Has he not heard about job-based queue systems, which may prove to be more scalable than traditional threaded code?
Strange that something decades old is not traditional, today

. IoW, I'm sure he has, and that's nothing to do with it. Amdahl's Law may not strictly apply to splitting a multitude of partially-dependent tasks into subtasks that may run concurrently on parallel processors (in that one can't create a neat little, "X% can be paralleliized"), but the net result is similar: extra work, diminishing returns, then hard limits. Putting parts of ready tasks in queues is nothing new, and doesn't magically solve any problems. It sensibly allows for stable well-performing solutions to already solved problems, at the cost of needing to build the code base over from scratch.
You can't magically make software that isn't embarrasingly parallel scale out to say, 50 CPU cores, and most programs will not have the dev resources to make it even to 4-8, like games do. OTOH, as long as gaming stays a big industry, game engines are likely to scale out ever better, and will get close to their limits, within genres (big multiplayer FPS engines might make it to 12+ cores, while sim games might finally make real use of 3+, in a few generations

).
In all reality, this is not a problem. The context is dead ideas for general computing; a dead horse. Parallel-geared coprocessors: yes. Many weaker cores for parallel processing in lieu of our hundreds of millions of transistors big coes: no (at least not unless an affordable silicon replacement is made, in which case all bets are off). It's also not a problem in that up to several cores, we can take advantage of process and thread-level concurrency that does not require each process to itself scale out, but merely not block another one at that time.

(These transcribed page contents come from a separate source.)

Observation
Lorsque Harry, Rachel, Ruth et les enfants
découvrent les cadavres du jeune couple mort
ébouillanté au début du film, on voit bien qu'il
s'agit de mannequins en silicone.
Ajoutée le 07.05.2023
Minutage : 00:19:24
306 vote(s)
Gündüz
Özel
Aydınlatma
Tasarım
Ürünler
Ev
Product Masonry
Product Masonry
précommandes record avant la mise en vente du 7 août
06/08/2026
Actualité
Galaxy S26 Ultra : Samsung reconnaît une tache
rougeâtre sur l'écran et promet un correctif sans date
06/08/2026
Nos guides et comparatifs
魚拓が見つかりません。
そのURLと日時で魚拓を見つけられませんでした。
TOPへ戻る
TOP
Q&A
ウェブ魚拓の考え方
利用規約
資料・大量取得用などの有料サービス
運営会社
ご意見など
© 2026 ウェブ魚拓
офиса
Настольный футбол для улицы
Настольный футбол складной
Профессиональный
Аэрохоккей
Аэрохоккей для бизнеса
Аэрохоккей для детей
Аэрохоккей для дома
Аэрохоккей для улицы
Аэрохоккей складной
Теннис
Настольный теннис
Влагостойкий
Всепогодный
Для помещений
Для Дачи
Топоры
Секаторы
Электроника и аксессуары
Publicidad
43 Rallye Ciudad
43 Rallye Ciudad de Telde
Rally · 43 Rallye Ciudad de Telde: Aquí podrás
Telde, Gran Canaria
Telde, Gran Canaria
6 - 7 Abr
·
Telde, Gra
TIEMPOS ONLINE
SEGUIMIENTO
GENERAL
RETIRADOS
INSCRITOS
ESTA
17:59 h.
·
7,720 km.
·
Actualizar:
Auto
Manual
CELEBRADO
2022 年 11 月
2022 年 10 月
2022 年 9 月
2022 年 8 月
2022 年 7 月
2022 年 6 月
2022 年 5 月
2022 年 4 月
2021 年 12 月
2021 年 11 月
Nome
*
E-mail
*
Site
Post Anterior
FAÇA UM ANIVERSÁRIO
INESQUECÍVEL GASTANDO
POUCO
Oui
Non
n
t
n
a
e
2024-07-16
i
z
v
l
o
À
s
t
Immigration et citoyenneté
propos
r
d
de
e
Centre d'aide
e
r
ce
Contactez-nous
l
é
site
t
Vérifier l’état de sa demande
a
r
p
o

Depending on the task, parallelism can be pointless.
However a properly designed OS can easily keep a ton of small lightweight cores busy just by handling background tasking while freeing up the heavyweight cores to do the more important heavyweight user demanded operations to keep the system responsive. This, imho, would be the holy grail of "parallelism" at the OS level for a multi-many core CPU at this point. Less places for the OS to get bottlenecked or backlogged equals a much more responsive system. It's not exactly traditional parallelism though.
But exactly which tasks are those? Identifying those is the problem, and if you give devs the choice, they are going to want theirs to be on the big cores every single time. If the choice is wrong, then the user basically has a slower computer than they should. Meanwhile, giving identified background processes less time on the big CPU cores offers the same net result without the added complications. We didn't go from mainframes to single-CPU to SMP for nothing...